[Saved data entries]
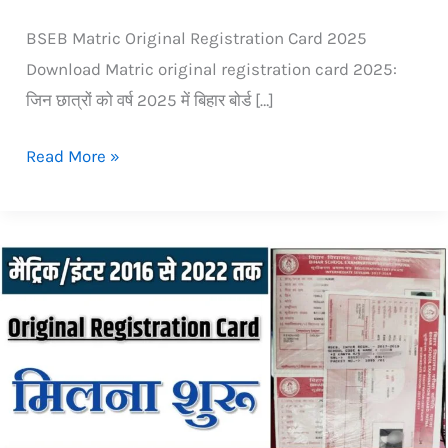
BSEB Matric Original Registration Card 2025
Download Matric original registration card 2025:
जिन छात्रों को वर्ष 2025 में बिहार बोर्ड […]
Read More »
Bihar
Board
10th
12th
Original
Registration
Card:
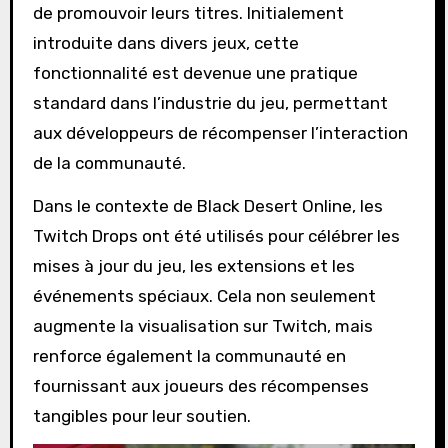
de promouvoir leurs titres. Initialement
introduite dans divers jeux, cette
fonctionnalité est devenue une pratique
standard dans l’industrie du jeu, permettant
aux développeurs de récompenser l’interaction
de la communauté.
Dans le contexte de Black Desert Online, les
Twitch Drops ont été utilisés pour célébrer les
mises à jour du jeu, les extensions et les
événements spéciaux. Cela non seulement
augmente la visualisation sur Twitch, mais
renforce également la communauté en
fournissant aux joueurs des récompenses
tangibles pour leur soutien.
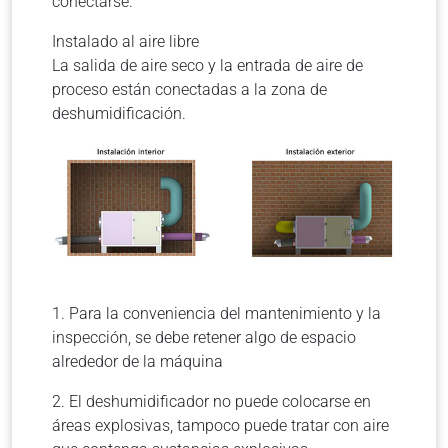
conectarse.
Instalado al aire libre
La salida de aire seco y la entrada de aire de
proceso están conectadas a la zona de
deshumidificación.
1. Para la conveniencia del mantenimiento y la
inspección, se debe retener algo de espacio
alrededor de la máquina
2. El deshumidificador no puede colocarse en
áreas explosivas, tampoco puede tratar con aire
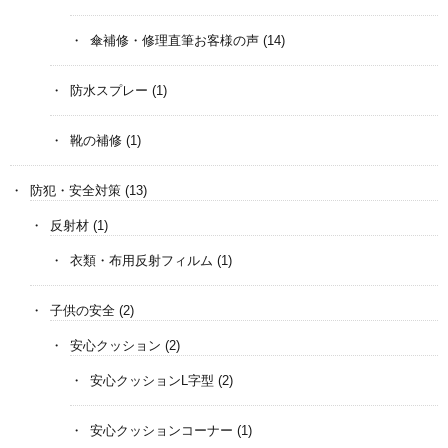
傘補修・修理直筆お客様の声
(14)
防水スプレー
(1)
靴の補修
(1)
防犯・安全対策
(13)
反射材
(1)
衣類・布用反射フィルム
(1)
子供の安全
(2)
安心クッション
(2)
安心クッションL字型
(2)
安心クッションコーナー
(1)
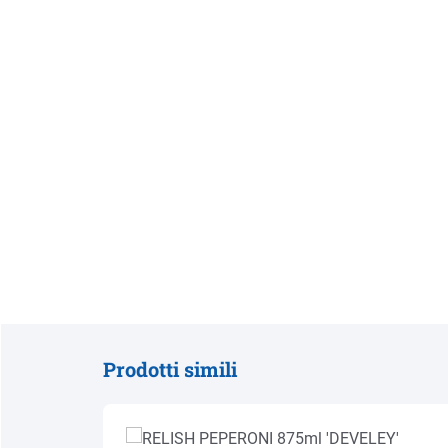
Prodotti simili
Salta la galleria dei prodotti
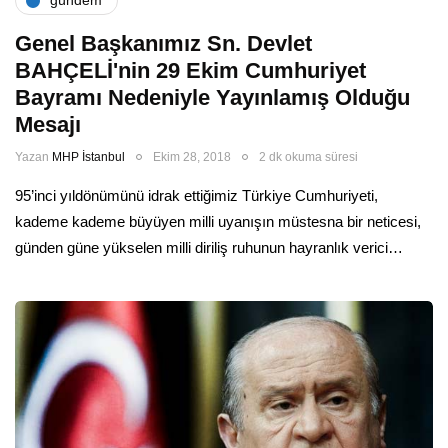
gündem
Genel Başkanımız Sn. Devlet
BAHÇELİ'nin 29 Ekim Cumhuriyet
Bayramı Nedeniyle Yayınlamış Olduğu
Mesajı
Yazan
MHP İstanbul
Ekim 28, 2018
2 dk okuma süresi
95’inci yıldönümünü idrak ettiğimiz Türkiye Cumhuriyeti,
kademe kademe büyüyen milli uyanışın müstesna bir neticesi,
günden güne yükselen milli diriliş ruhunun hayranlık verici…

● AIM OF THE TASK: Return a word-for-word copy of the lines above from the one holding "fonctionnalité est devenue une pratique" through the one holding "Twitch Drops ont", with both of them included and nothing besides.

● ANSWER BOX:
fonctionnalité est devenue une pratique
standard dans l’industrie du jeu, permettant
aux développeurs de récompenser l’interaction
de la communauté.
Dans le contexte de Black Desert Online, les
Twitch Drops ont été utilisés pour célébrer les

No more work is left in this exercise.